── Given entries ──
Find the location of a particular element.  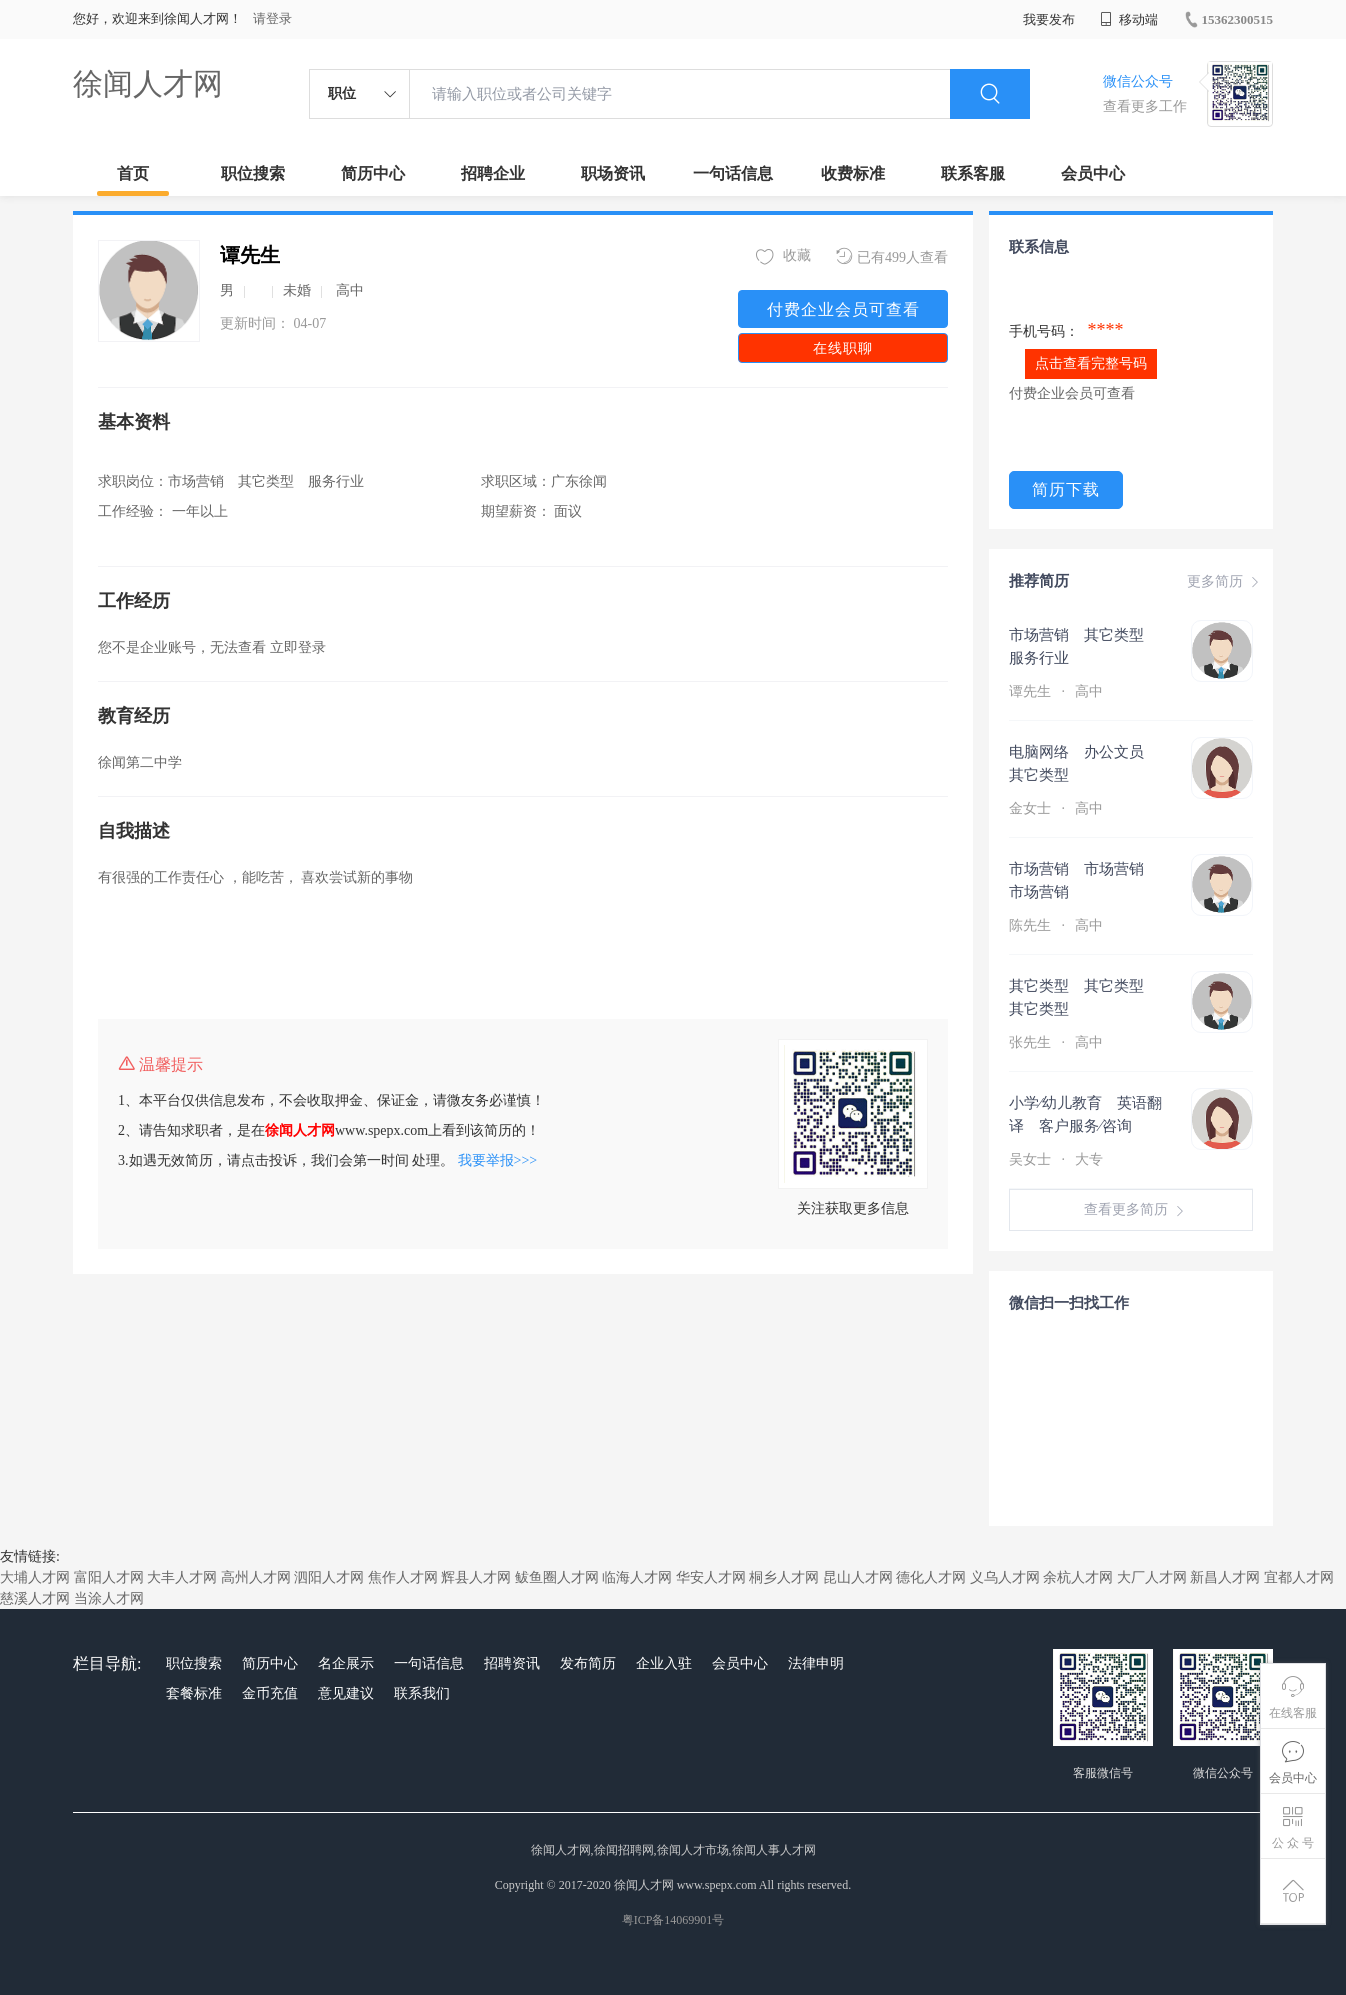

已有499人查看 is located at coordinates (892, 256).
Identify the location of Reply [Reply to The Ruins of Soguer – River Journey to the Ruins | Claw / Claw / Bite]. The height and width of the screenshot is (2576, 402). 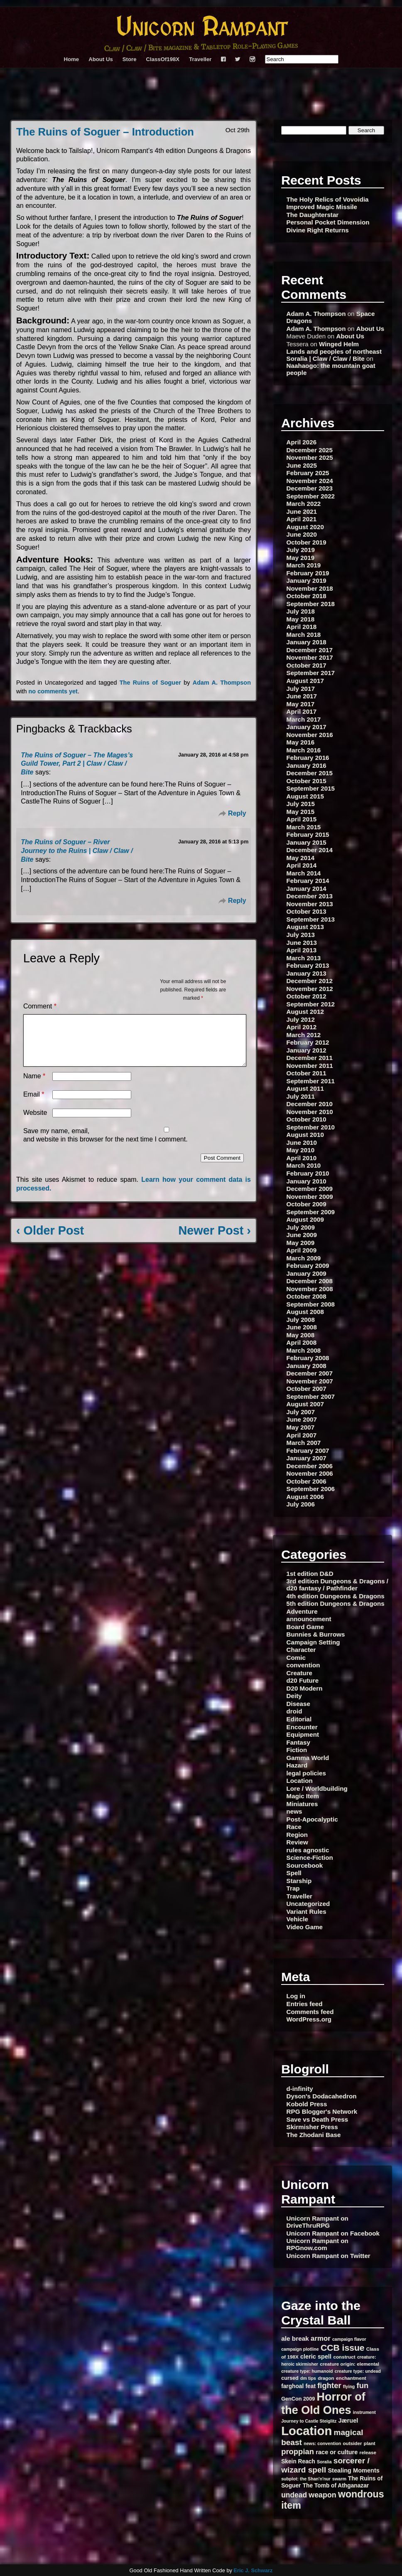
(237, 900).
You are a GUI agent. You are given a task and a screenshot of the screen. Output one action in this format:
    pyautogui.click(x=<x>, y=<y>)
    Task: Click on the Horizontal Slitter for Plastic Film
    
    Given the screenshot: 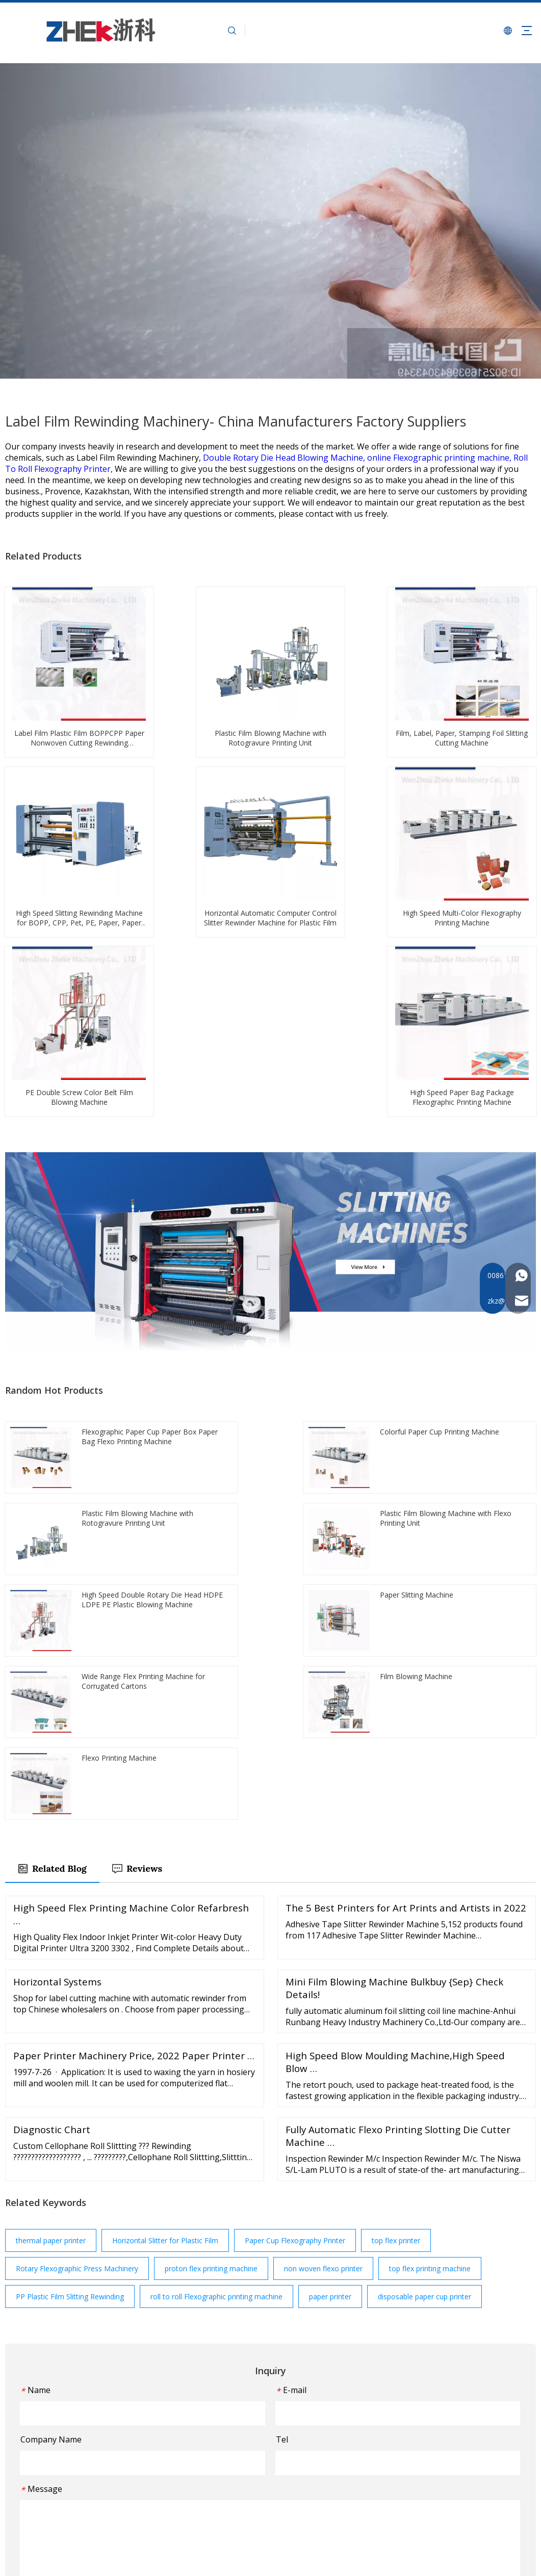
───
> **What you will do**
Would you print the whole listing exactly, omitting the pictures?

> **Output below**
Find the location of a particular element.  

已有499人查看 is located at coordinates (892, 256).
Identify the location of Reply [Reply to The Ruins of Soguer – River Journey to the Ruins | Claw / Claw / Bite]. The height and width of the screenshot is (2576, 402). 
(237, 900).
You are a GUI agent. You are given a task and a screenshot of the screen. Output one action in this format:
    pyautogui.click(x=<x>, y=<y>)
    Task: Click on the Horizontal Slitter for Plastic Film
    
    Given the screenshot: 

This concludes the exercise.